De pronto, sus amargos pensamientos fueron interrumpidos por el canto de un gallo que se encontraba muy cerca de la ventana. Como entendió que se le estaba queriendo comunicar otro mensaje, extrajo el frasquito del gnomo y bebió las tres últimas gotitas. Así pudo escuchar:

Kikiriquí, kikiricó.
Dentro del alto pino
está prisionero
un noble guerrero
llamado Luzol.
Con un fuerte tajo
de tu fuerte acero
se vendrá abajo
el hechizo fiero.

Corazán lanzó un grito de alegría y se guardó el frasquito del gnomo, a pesar de que ya estaba vacío.

—Me has prestado un gran servicio, mi inolvidable amigo. Gracias a la bebida que me proporcionaste he conocido el lenguaje de los animales, y con esto los grandes secretos que me han permitido impedir una tragedia y, al mismo tiempo, resolver mi futuro de la forma más espléndida. Procuraré conservar esta recipiente en un lugar importante.

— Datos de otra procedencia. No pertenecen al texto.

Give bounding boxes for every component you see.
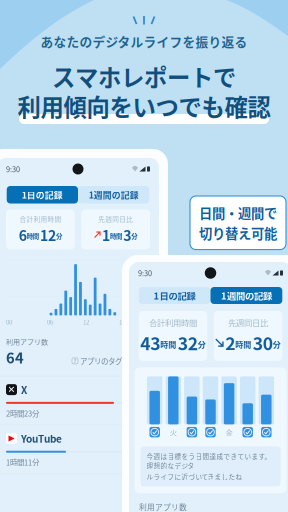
staticText: 12	[83, 317, 89, 326]
staticText: 先週同日比	[228, 317, 268, 329]
staticText: 合計利用時間	[149, 317, 197, 329]
staticText: 12	[40, 225, 56, 245]
button[interactable]: 1週間の記録	[78, 186, 149, 204]
staticText: 切り替え可能	[199, 223, 277, 243]
staticText: 先週同日比	[98, 214, 133, 224]
staticText: 時間	[160, 338, 176, 350]
staticText: YouTube	[21, 431, 62, 446]
button[interactable]: 1週間の記録	[210, 287, 282, 304]
staticText: ルライフに近づいてきましたね	[146, 472, 242, 481]
staticText: 1時間11分	[6, 457, 39, 468]
button[interactable]: ✕	[0, 376, 159, 425]
button[interactable]: 1日の記録	[7, 186, 78, 204]
staticText: 3	[123, 225, 131, 245]
staticText: 時間	[27, 231, 39, 241]
staticText: 合計利用時間	[19, 214, 61, 224]
staticText: 1	[102, 225, 110, 245]
button[interactable]: YouTube	[0, 425, 159, 474]
staticText: 1週間の記録	[221, 289, 272, 302]
staticText: 分	[56, 231, 62, 241]
staticText: 分	[131, 231, 137, 241]
staticText: 1日の記録	[22, 188, 63, 201]
staticText: X	[21, 382, 27, 397]
staticText: 時間	[110, 231, 122, 241]
staticText: 利用アプリ数	[6, 336, 48, 346]
staticText: 32	[178, 330, 198, 355]
staticText: 2時間23分	[6, 408, 39, 419]
staticText: ✕	[8, 384, 16, 395]
staticText: 金	[226, 427, 233, 437]
staticText: 18	[119, 317, 125, 326]
staticText: 9:30	[6, 164, 20, 174]
button[interactable]: ?	[72, 356, 150, 368]
staticText: アプリのタグについて	[80, 356, 150, 366]
staticText: 2	[225, 330, 235, 355]
staticText: 火	[170, 427, 177, 437]
staticText: 分	[273, 338, 281, 350]
staticText: 9:30	[138, 268, 152, 278]
staticText: 06	[47, 317, 53, 326]
staticText: 43	[140, 330, 160, 355]
staticText: より急増	[122, 408, 150, 419]
staticText: スマホレポートで	[52, 59, 236, 93]
staticText: 6	[19, 225, 27, 245]
staticText: 利用アプリ数	[139, 501, 187, 512]
staticText: 64	[6, 346, 24, 368]
staticText: 今週は目標をう日間達成できています。理想的なデジタ	[146, 451, 272, 470]
staticText: 分	[198, 338, 206, 350]
staticText: 時間	[235, 338, 251, 350]
button[interactable]: 1日の記録	[139, 287, 210, 304]
staticText: 利用傾向をいつでも確認	[18, 89, 270, 123]
staticText: 1週間の記録	[89, 188, 139, 201]
staticText: 1日の記録	[154, 289, 196, 302]
staticText: 00	[6, 317, 12, 326]
staticText: 日間・週間で	[199, 203, 277, 222]
staticText: ?	[74, 357, 76, 365]
staticText: あなたのデジタルライフを振り返る	[40, 32, 248, 50]
staticText: 30	[253, 330, 273, 355]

La Princesa no pudo entender lo que estaba oyendo, aunque confiaba que su prometido se lo explicara más adelante. De momento le vio correr lejos de allí, llevando en la mano derecha la espada.
El héroe salió por el puente levadizo y se detuvo ante un pino alto y centenario, sobre cuyo tronco descargó el acero. Al instante el árbol se abrió por completo, para dejar en libertad al desaparecido Rey Luzsol. Porque el mago Rodamundo le había transformado en ese pino.

El viejo Monarca se frotó los ojos, al superar un sueño de meses. Junto a Corazán fue al encuentro de la Princesa, que se hallaba radiante de felicidad al haber recuperado a su padre.
Al día siguiente se celebró la boda. Las campanas de todo el reino repicaron bulliciosamente, sonaron los clarines y redoblaron los tambores. Las gentes gritaron de entusiasmo y nadie dejó de bailar por las calles y las plazas.

Y así ocurrió, gracias al gran amor que Corazán sentía por los animales. Un don que le permitió conocer al gnomo Protector, el cual le proporcionó una bebida mágica para entender el lenguaje de esos amigos de todos, a los que bien merece la pena cuidar con unas atenciones parecidas a las que dedicamos a los seres humanos más queridos.